A esta situación se suma la falta de itinerarios formativos adaptados, señalada por el 80% de las familias como una de las principales limitaciones. Más de la mitad considera, además, que sus hijos no están recibiendo el acompañamiento necesario para acceder al mercado laboral, lo que reduce sus oportunidades de inclusión efectiva.
Sin embargo, el informe también desmonta estereotipos: el 58,4% de los menores con discapacidad manifiesta interés por tener una profesión en el futuro, y un 19% incluso identifica ya una vocación concreta, lo que evidencia el potencial existente y la necesidad de generar oportunidades reales.

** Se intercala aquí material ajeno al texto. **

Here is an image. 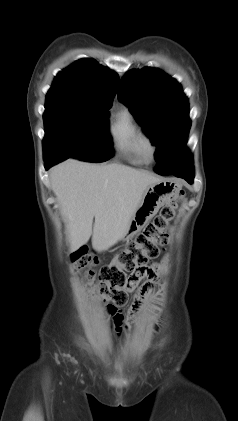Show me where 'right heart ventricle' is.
Returning a JSON list of instances; mask_svg holds the SVG:
<instances>
[{
	"instance_id": "right-heart-ventricle-1",
	"label": "right heart ventricle",
	"mask_w": 238,
	"mask_h": 421,
	"mask_svg": "<svg viewBox=\"0 0 238 421\" xmlns=\"http://www.w3.org/2000/svg\"><path fill=\"white\" fill-rule=\"evenodd\" d=\"M117 149L136 164H144L147 158L142 149L143 133L134 115L128 109L116 113L109 129Z\"/></svg>"
}]
</instances>
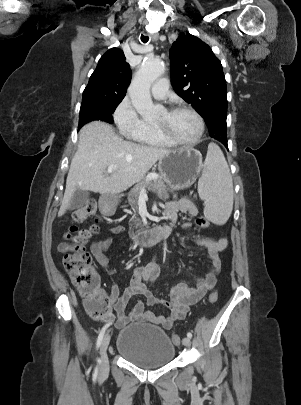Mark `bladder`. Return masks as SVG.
I'll return each instance as SVG.
<instances>
[{"label": "bladder", "mask_w": 301, "mask_h": 405, "mask_svg": "<svg viewBox=\"0 0 301 405\" xmlns=\"http://www.w3.org/2000/svg\"><path fill=\"white\" fill-rule=\"evenodd\" d=\"M116 351L127 361L147 369L170 363L175 346L162 329L147 323L123 328L117 337Z\"/></svg>", "instance_id": "obj_1"}]
</instances>
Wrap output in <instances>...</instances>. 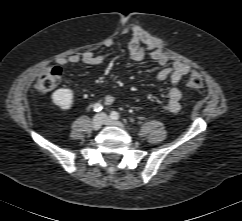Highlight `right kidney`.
Wrapping results in <instances>:
<instances>
[{"mask_svg":"<svg viewBox=\"0 0 242 221\" xmlns=\"http://www.w3.org/2000/svg\"><path fill=\"white\" fill-rule=\"evenodd\" d=\"M52 101L62 110H68L73 105V92L70 89L61 88L53 92Z\"/></svg>","mask_w":242,"mask_h":221,"instance_id":"ca27d5eb","label":"right kidney"}]
</instances>
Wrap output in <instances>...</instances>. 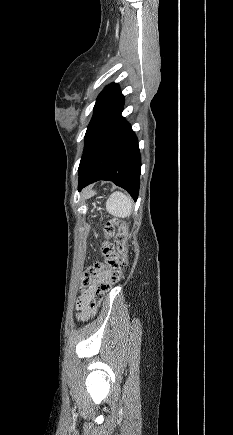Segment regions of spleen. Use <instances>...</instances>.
Masks as SVG:
<instances>
[{
    "label": "spleen",
    "mask_w": 233,
    "mask_h": 435,
    "mask_svg": "<svg viewBox=\"0 0 233 435\" xmlns=\"http://www.w3.org/2000/svg\"><path fill=\"white\" fill-rule=\"evenodd\" d=\"M106 209L109 214L115 217H129L132 213L133 202L129 196L116 191L108 198Z\"/></svg>",
    "instance_id": "obj_1"
}]
</instances>
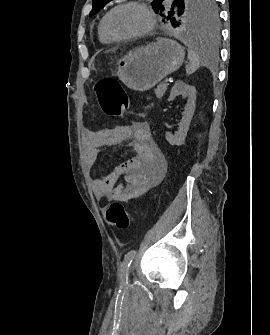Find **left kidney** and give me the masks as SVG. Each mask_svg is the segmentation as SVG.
Masks as SVG:
<instances>
[{
    "label": "left kidney",
    "mask_w": 270,
    "mask_h": 335,
    "mask_svg": "<svg viewBox=\"0 0 270 335\" xmlns=\"http://www.w3.org/2000/svg\"><path fill=\"white\" fill-rule=\"evenodd\" d=\"M180 94H182V96H188V100L182 114L183 118L180 120L178 132H175L174 136L171 132H166L165 134V138L171 146H182V144H184L195 110L196 90L194 86H187L182 80H177L170 92L168 102H171V100H174V98L180 96Z\"/></svg>",
    "instance_id": "obj_1"
}]
</instances>
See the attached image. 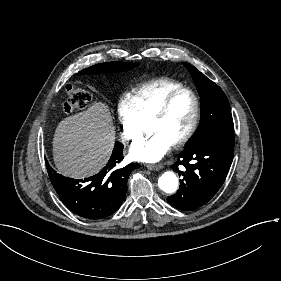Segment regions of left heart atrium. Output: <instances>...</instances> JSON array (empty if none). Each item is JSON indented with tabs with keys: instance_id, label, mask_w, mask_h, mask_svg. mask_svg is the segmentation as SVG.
Segmentation results:
<instances>
[{
	"instance_id": "1",
	"label": "left heart atrium",
	"mask_w": 281,
	"mask_h": 281,
	"mask_svg": "<svg viewBox=\"0 0 281 281\" xmlns=\"http://www.w3.org/2000/svg\"><path fill=\"white\" fill-rule=\"evenodd\" d=\"M172 143L164 135L158 132L149 134L138 141L130 151L131 157L145 163L160 161L170 150Z\"/></svg>"
}]
</instances>
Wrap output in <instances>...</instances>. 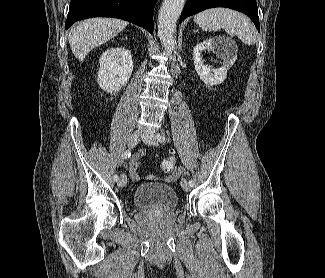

El impacto de la discapacidad en el entorno familiar también se refleja en la trayectoria laboral de madres y padres. El 75% ha tenido que modificar su empleo para atender las necesidades de cuidado, recurriendo a reducciones de jornada, flexibilidad o incluso abandonando el mercado laboral. Esta carga recae mayoritariamente en las mujeres, que representan el 73,2% de quienes asumen los cuidados en el ámbito familiar, evidenciando la persistente feminización de estas tareas.
A nivel económico, el 43,5% de las familias reconoce dificultades para llegar a fin de mes, en un contexto en el que los gastos asociados a apoyos especializados incrementan la presión financiera. No obstante, el informe destaca que las preocupaciones sociales y emocionales tienen un mayor peso en el bienestar cotidiano que las económicas.
Esta realidad se traduce en una elevada sobrecarga: el 67,3% de las familias afirma experimentar un desgaste físico y mental significativo, vinculado a la intensidad de los cuidados y a la gestión constante de recursos y apoyos.
Ante este escenario, el informe destaca el papel fundamental del tejido asociativo y fundacional. El 67,8% de las familias identifica a estas entidades como su principal fuente de apoyo, por delante incluso del entorno familiar o de los sistemas educativo y sanitario.
En este contexto, programas como el Plan Familia de la Fundación Adecco se consolidan como herramientas clave para mejorar la calidad de vida de las familias. Según los datos del propio informe, el acompañamiento integral contribuye a reducir la incertidumbre, fortalecer la autonomía y mejorar el bienestar emocional, además de facilitar el acceso a formación y empleo para las personas con discapacidad.
El análisis concluye que avanzar hacia una inclusión real pasa por reforzar los apoyos, garantizar itinerarios formativos adaptados y promover políticas que integren la dimensión social, laboral y emocional de la discapacidad, con el objetivo de asegurar proyectos de vida autónomos y dignos para todas las personas.